Il cliente deve dimostrare che senza quella condotta colpevole si sarebbe verificato un esito diverso e più favorevole
avvocato stupito che indossa una toga
di Lucia Izzo - Non basta l'errore o l'omissione a integrare la responsabilità dell'avvocato, in quanto il cliente deve dimostrare che, in assenza di quella condotta asseritamente colpevole, si sarebbe probabilmente verificato un esito diverso e più favorevole.
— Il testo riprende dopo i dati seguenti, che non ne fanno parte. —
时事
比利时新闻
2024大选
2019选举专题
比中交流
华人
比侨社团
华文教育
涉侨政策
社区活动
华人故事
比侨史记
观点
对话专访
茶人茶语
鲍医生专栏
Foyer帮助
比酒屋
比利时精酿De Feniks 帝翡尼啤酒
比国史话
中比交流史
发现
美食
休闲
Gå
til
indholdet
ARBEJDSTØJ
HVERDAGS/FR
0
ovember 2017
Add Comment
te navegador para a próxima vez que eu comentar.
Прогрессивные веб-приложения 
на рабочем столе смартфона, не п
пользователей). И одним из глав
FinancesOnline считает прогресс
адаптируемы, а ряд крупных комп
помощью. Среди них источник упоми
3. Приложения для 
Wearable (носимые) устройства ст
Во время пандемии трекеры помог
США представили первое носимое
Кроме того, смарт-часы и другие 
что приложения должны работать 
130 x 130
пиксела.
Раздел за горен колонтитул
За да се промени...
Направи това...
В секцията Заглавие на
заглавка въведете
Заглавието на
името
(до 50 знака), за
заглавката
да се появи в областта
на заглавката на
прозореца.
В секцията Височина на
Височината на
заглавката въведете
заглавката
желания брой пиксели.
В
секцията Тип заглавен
Lo ha stabilito la Corte di Cassazione, III sezione civile, nella sentenza n. 22882/2016 (qui sotto allegata) rigettando il ricorso promosso nei confronti della sentenza del Tribunale che aveva dichiarato l'infondatezza dell'azione di responsabilità proposta da una Casa di Cura contro due avvocati.
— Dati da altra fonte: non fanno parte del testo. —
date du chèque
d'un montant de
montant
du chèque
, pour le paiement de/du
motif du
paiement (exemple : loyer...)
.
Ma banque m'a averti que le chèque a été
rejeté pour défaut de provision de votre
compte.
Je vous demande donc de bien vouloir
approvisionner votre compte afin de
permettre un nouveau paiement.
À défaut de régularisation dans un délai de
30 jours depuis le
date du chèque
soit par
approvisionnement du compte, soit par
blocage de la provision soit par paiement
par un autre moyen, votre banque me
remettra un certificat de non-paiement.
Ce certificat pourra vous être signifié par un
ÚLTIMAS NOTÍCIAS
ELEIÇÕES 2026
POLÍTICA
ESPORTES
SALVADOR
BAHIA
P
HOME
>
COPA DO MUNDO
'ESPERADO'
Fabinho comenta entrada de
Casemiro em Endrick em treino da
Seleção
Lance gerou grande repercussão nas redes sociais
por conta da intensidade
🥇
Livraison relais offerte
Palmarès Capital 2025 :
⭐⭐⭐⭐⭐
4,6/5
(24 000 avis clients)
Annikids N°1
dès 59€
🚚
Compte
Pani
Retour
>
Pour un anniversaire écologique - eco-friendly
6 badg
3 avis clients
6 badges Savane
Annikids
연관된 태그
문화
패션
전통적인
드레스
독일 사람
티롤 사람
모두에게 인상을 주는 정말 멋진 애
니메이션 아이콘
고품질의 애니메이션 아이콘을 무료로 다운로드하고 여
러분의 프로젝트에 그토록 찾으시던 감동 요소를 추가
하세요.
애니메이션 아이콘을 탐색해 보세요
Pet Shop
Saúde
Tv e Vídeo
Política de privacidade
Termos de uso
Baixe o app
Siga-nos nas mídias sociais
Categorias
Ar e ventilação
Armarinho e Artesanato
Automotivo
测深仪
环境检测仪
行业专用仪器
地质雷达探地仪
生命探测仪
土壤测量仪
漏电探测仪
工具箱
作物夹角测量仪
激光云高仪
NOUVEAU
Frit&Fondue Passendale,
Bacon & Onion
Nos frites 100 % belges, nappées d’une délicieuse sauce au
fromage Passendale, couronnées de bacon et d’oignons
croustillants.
Il giudice a quo aveva ritenuto non imputabili i due professionisti della lamentata illegittimità degli atti di una procedura di licenziamento collettivo adottata dall'attrice su loro suggerimento, mancando la prova della attribuibilità ad essi della condotta generatrice del lamentato evento di danno.

Anche in Cassazione gli avvocati sono considerati privi di responsabilità: come il giudice d'appello ha evidenziato, la datrice di lavoro era assistita anche da altri professionisti e l'intervento dei due intimati era stato soltanto funzionale a rendere compatibile il licenziamento con i criteri di scelta determinati ex lege.

Ciononostante, spiega il Collegio, pur a voler ammettere contro ogni evidenza la predicabilità di un concorso morale o materiale dei due professionisti nella determinazione del lamentato evento di danno, sarebbe comunque stata da escludere la configurabilità di un inadempimento colpevole, volta che la procedura di licenziamento collettivo venne ritenuta legittima addirittura in una duplice sede giudiziaria.

Inoltre, costituisce ius receptum presso la Corte il principio secondo il quale la responsabilità dell'avvocato non può dirsi esistente, e conseguentemente affermarsi, in presenza di un semplice errore (od omissione), stante la necessità di dimostrare, da parte del cliente, la ragionevole probabilità di un diverso e più favorevole esito in assenza di quella condotta asseritamente colpevole.

La sentenza impugnata, conclude il Collegio, sia pur implicitamente, appare perfettamente orientata da tali principi, avendo correttamente valutato, altrettanto correttamente giudicando, in ordine agli oneri di allegazione e prova gravanti sull'attrice.